Pick out the lines below that include the string "Unhealthy".

====== Information

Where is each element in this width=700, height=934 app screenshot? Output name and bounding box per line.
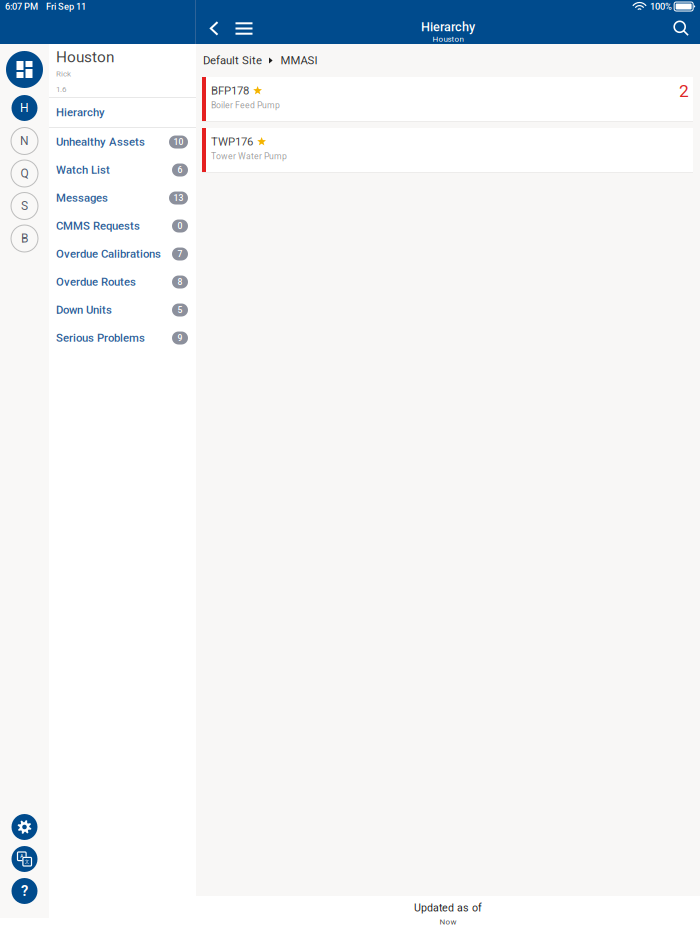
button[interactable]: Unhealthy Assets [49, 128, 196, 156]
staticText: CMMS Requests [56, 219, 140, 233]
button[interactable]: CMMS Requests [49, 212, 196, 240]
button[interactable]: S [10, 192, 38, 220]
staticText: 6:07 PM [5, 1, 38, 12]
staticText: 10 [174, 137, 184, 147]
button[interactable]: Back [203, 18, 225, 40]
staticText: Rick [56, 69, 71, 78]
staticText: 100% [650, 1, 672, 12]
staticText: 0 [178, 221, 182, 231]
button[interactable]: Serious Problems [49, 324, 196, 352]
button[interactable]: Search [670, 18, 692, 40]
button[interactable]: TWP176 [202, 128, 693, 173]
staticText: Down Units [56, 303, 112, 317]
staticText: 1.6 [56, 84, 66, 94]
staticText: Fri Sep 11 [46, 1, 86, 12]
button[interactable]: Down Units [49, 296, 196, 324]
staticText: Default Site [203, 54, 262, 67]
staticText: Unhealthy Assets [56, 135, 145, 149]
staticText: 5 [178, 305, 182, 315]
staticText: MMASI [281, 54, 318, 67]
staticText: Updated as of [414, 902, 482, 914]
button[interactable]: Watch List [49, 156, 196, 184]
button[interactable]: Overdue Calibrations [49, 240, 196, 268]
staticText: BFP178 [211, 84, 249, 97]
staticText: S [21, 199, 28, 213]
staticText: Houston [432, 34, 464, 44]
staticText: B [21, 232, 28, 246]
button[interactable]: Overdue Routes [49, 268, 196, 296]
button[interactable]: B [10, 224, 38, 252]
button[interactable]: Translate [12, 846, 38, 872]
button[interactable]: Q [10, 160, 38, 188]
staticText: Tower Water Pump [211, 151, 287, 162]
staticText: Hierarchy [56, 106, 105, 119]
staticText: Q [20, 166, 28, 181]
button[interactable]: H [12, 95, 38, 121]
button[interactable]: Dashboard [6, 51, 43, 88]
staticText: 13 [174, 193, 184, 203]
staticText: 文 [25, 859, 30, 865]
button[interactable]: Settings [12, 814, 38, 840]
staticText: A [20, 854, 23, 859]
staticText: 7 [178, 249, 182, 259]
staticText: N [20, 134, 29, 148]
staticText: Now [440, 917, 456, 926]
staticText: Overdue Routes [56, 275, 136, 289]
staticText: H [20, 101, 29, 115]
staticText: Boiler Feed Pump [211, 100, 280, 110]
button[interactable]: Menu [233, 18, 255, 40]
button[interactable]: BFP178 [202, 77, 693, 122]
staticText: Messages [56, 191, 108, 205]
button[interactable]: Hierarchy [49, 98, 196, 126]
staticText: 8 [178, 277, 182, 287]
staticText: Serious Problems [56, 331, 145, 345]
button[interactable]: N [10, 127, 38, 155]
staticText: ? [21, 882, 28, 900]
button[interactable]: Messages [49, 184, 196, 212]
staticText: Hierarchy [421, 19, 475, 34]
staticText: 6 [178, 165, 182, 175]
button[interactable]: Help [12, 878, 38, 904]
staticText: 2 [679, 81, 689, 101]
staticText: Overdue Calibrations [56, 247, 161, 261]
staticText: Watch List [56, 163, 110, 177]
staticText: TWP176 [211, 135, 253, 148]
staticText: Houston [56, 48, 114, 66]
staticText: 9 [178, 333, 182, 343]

============
====== Information

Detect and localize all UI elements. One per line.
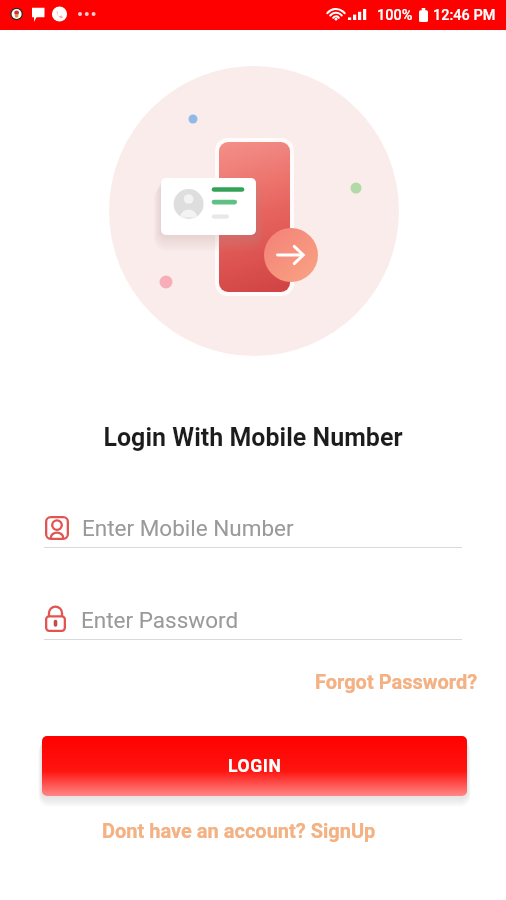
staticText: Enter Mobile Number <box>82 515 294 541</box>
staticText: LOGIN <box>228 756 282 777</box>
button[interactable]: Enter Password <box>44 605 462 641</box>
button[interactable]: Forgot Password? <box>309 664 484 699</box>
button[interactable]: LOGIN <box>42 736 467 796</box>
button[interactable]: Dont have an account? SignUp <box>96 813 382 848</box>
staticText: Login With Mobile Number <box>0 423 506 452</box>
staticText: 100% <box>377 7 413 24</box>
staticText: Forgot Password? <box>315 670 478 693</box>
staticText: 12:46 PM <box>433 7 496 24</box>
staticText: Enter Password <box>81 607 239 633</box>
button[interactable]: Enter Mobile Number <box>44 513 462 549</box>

============
====== Information

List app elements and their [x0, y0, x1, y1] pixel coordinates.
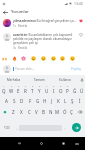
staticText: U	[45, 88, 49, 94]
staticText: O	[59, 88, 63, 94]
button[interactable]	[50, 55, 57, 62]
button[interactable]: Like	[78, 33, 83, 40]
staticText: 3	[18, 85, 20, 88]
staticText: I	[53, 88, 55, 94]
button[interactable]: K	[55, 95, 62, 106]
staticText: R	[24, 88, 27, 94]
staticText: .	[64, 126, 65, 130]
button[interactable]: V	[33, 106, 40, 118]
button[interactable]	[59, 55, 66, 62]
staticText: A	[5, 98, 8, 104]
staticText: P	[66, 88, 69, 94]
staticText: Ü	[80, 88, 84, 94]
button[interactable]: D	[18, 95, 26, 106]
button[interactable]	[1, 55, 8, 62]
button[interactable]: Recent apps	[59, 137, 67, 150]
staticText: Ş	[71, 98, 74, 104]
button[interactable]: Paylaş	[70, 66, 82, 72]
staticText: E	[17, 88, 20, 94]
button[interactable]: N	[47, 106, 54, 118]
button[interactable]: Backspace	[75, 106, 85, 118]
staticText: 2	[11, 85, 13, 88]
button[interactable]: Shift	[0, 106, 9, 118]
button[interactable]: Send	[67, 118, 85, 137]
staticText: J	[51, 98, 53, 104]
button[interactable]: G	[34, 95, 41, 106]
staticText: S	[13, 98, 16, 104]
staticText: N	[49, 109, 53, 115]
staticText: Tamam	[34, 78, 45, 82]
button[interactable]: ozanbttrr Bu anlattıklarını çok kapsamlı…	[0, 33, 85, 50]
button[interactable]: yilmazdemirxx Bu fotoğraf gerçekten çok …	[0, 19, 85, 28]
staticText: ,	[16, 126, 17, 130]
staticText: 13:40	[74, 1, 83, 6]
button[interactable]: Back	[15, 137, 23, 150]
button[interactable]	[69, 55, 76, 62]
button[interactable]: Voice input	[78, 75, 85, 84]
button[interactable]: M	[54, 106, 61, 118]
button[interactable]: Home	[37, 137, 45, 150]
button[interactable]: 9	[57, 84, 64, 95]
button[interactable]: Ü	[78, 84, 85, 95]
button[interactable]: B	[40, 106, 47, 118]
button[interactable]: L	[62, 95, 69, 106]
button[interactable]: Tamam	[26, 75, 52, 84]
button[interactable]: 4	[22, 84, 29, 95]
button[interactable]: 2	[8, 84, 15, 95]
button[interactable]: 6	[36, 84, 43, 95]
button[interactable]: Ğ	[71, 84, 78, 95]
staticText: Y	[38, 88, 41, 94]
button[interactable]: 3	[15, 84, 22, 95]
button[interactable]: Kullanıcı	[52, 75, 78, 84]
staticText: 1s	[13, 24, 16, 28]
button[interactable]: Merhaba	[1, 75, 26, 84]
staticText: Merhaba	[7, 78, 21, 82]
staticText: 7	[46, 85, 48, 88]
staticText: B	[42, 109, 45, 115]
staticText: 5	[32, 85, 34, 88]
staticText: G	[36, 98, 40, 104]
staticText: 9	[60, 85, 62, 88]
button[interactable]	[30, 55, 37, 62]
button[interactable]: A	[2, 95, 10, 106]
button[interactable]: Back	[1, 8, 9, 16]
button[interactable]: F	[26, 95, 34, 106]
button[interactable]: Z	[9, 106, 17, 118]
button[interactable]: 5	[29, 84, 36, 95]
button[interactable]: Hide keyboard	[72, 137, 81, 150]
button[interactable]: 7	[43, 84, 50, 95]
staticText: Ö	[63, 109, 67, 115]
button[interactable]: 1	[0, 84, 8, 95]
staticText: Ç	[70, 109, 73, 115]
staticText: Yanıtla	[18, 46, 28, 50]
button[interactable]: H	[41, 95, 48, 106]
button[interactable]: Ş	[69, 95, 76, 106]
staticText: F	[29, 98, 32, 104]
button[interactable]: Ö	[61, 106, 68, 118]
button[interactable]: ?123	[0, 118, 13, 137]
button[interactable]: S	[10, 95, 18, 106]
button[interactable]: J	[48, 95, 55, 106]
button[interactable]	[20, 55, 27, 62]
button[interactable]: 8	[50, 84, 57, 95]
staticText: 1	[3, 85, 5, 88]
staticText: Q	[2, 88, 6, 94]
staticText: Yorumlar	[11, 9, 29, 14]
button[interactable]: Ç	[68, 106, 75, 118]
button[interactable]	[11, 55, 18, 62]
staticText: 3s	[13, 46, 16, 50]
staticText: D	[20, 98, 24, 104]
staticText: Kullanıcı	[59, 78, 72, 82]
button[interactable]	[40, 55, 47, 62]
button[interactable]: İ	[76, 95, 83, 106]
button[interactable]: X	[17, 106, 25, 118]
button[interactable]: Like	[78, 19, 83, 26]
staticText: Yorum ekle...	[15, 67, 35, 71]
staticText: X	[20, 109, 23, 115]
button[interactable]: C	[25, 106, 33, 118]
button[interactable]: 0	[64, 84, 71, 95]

============

[Answer box]
button[interactable]: Unhealthy Assets [49, 128, 196, 156]
staticText: Unhealthy Assets [56, 135, 145, 149]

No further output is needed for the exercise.